Häufige Fragen zur Flugzeit

Beeinflusst die horizontale Geschwindigkeit die Flugzeit?

Nicht im idealen Modell mit fester Landefläche und ohne Luftwiderstand. Nur vertikale Geschwindigkeit, Abwurfhöhe und Schwerkraft bestimmen, wann der Körper dieses Niveau erreicht.

Warum werden in Wurfbeispielen häufig 45 Grad verwendet?

Bei gleicher Abwurf- und Landehöhe ohne Luftwiderstand maximieren 45 Grad die horizontale Reichweite bei fester Geschwindigkeit. Die Flugzeit ist dabei nicht maximal: Ein steilerer Winkel vergrößert die vertikale Komponente und verlängert die Flugdauer.

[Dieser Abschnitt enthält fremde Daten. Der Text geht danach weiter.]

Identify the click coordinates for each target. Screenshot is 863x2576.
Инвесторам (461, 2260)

Kann ich einen Fall ohne Startgeschwindigkeit berechnen?

Ja. Geben Sie als Geschwindigkeit null und die Höhe über dem Boden ein. Die Gleichung vereinfacht sich zur Freifallzeit √(2h/g).

Welchen Wert für die Fallbeschleunigung sollte ich verwenden?

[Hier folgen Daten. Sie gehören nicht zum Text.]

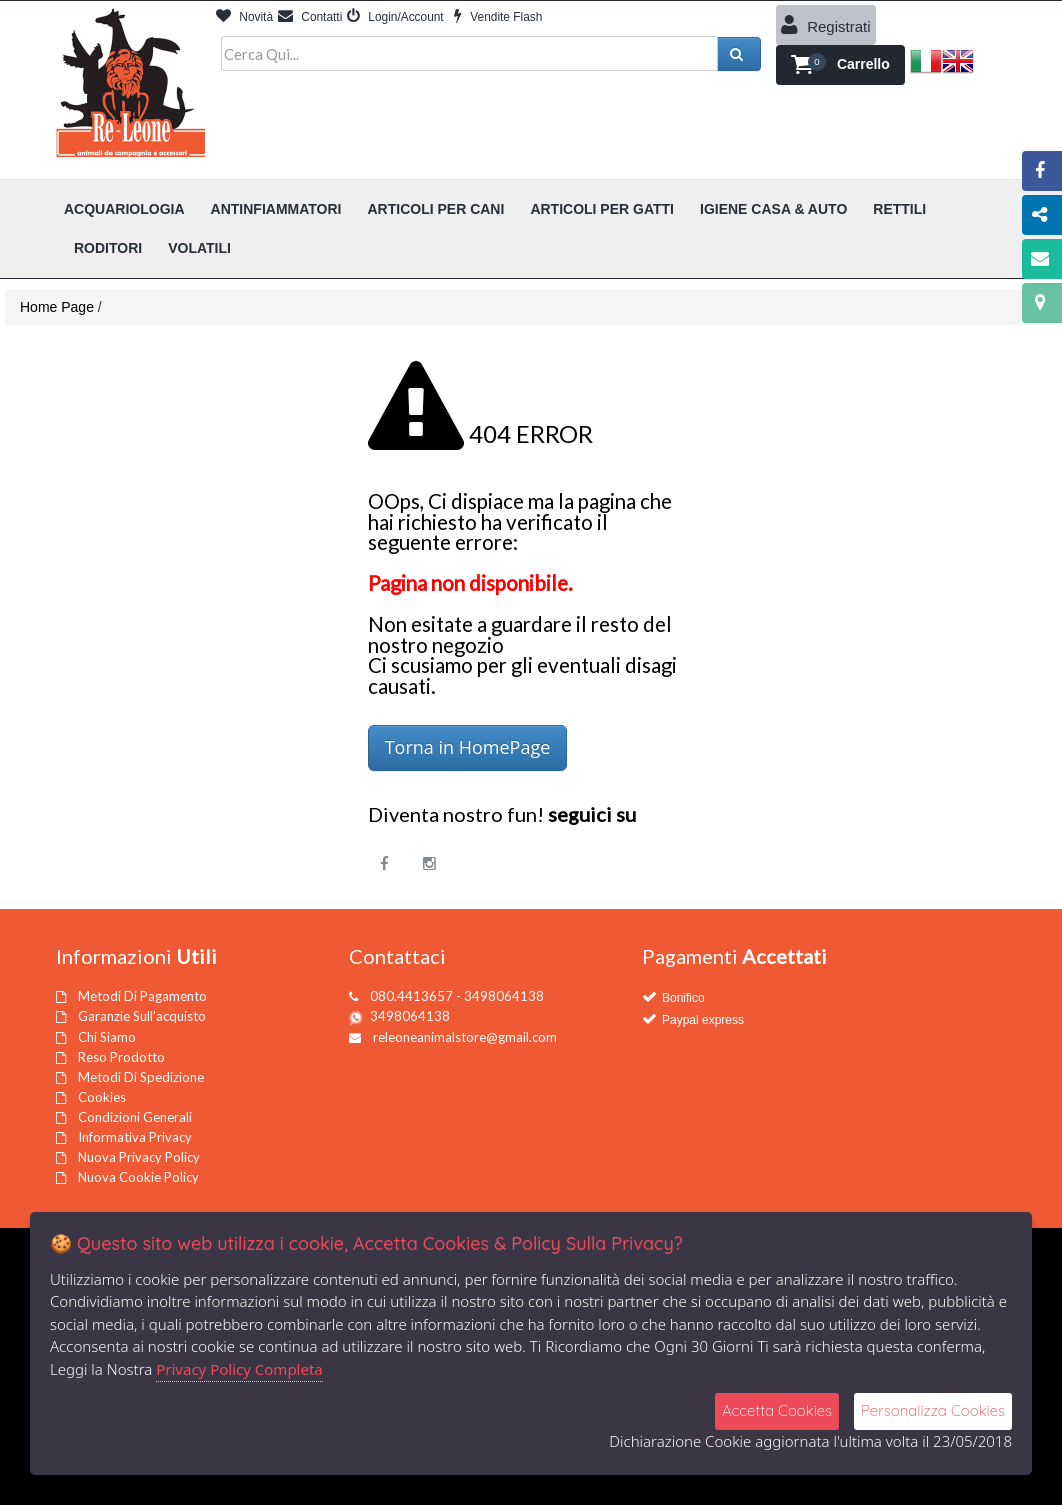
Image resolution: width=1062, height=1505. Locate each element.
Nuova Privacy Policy (139, 1157)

Verwenden Sie 9.80665 m/s² für die Normfallbeschleunigung der Erde oder 9.81 für übliche Schulaufgaben. Für höhere Genauigkeit nutzen Sie einen lokalen oder planetenspezifischen Wert.

Berücksichtigt dieser Rechner den Luftwiderstand?

Nein. Dafür ist eine numerische Modellierung mit Widerstandsbeiwert, Querschnittsfläche, Masse des Objekts und atmosphärischen Bedingungen erforderlich.